Turkey's Central Bank Cuts Interest Rates After Nearly Two Years
Investing.com -- After signs of easing in consumer inflation, the Central Bank of Turkey has implemented its first interest rate cut in nearly two years. The bank stated that any potential future easing measures would depend on price data.
Under the leadership of President Fatih Karahan, the Monetary Policy Committee lowered the one-week repo rate from 50% to 47.5% on Thursday. This decision followed a period of eight months in which the rate was maintained at a steady level.

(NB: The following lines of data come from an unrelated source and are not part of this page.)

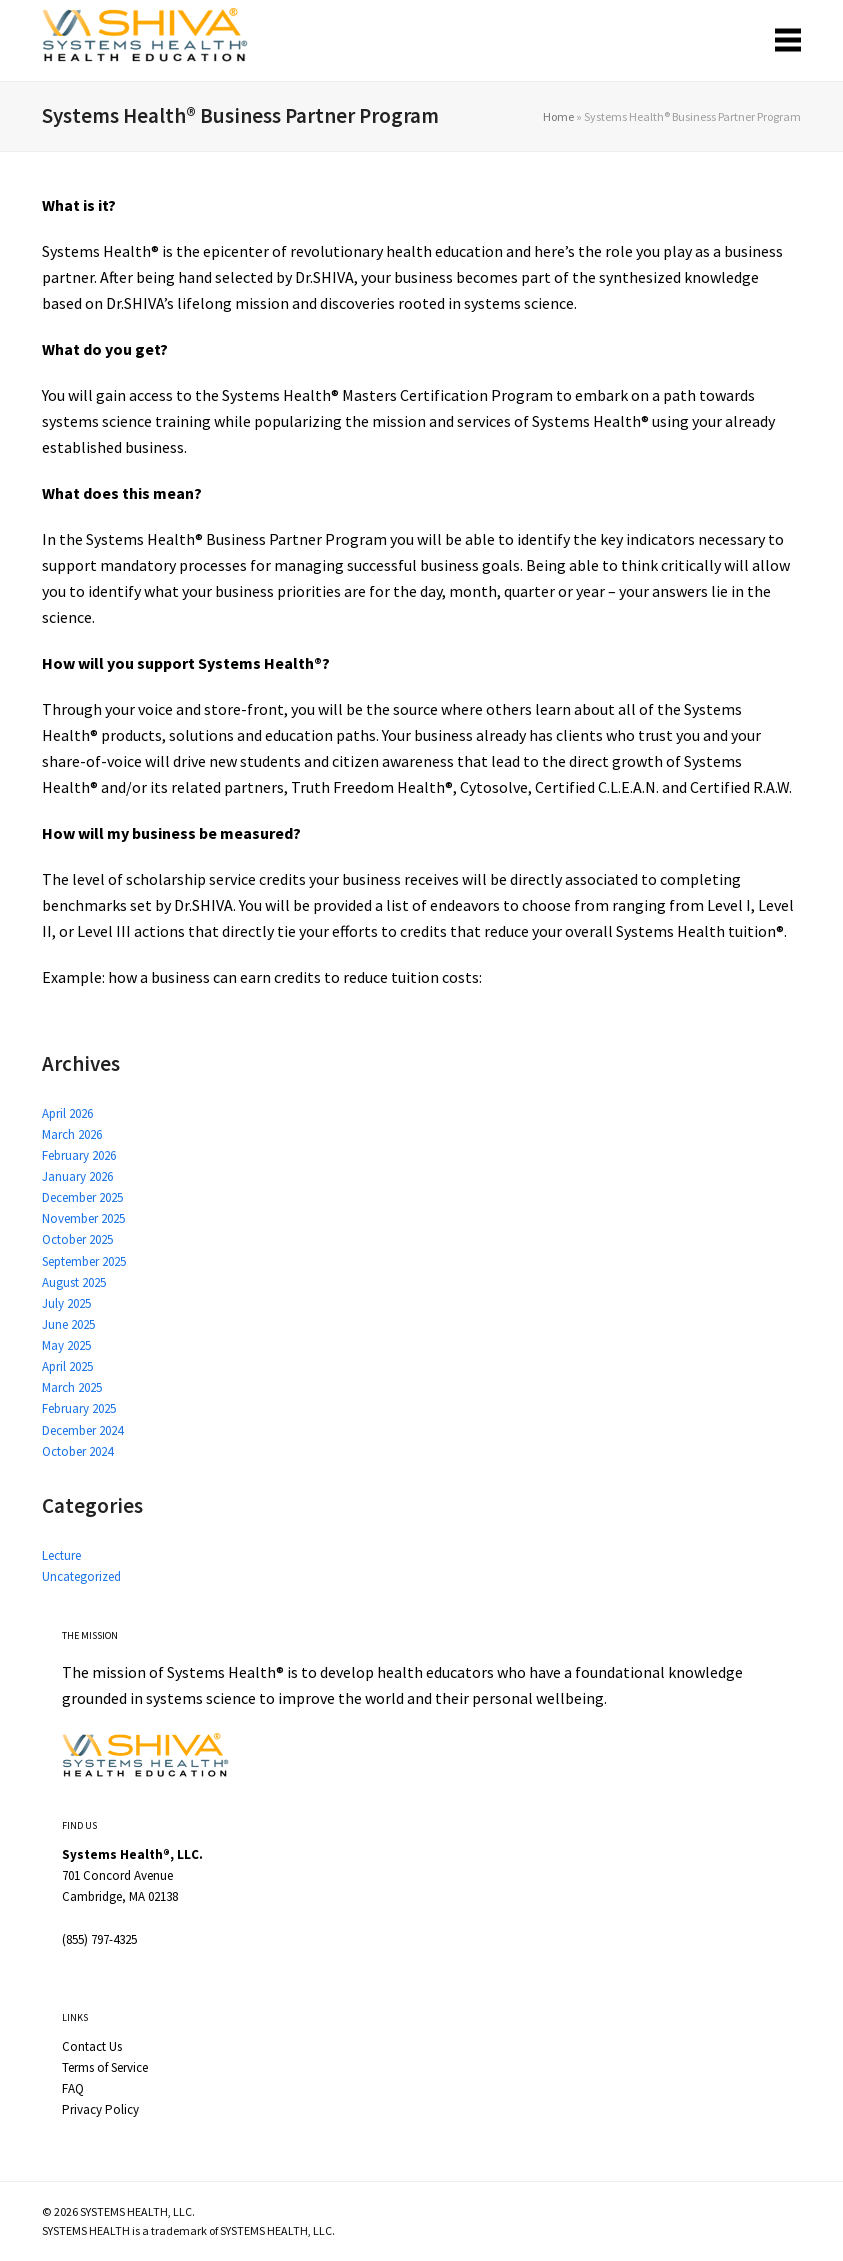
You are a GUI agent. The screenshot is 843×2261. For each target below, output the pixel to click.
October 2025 (77, 1239)
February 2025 (79, 1408)
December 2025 (82, 1197)
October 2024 (77, 1451)
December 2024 (82, 1430)
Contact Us (92, 2046)
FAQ (73, 2088)
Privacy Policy (100, 2109)
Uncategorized (81, 1576)
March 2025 (72, 1387)
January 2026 (77, 1176)
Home (558, 116)
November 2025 (83, 1218)
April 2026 (67, 1113)
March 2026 (72, 1134)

The interest rate cut was larger than the expected 175 basis points as forecasted in a Bloomberg survey prior to the decision. The monetary authority also reduced the corridor known as the interest rate corridor from 600 basis points to 300 basis points. This move was interpreted by investors as a hawkish signal. The monetary authority clarified that the decision made on Thursday does not imply that interest rates will continue to be lowered in future meetings.
The Central Bank stated, "The Committee will judiciously make its decisions on a meeting-by-meeting basis, focusing on the inflation outlook." It also noted a decrease in the underlying trend of inflation and a slowdown in domestic demand in the last month of the year.
Following the decision, the value of the Turkish Lira remained relatively stable, trading at 35.2387 against the dollar, reflecting a 0.1% decrease as of 14:15 Istanbul time. The Borsa Istanbul 100 Index recorded a 1% increase after a brief earlier rise. Meanwhile, the yield on Turkish government bonds maintained its earlier declines.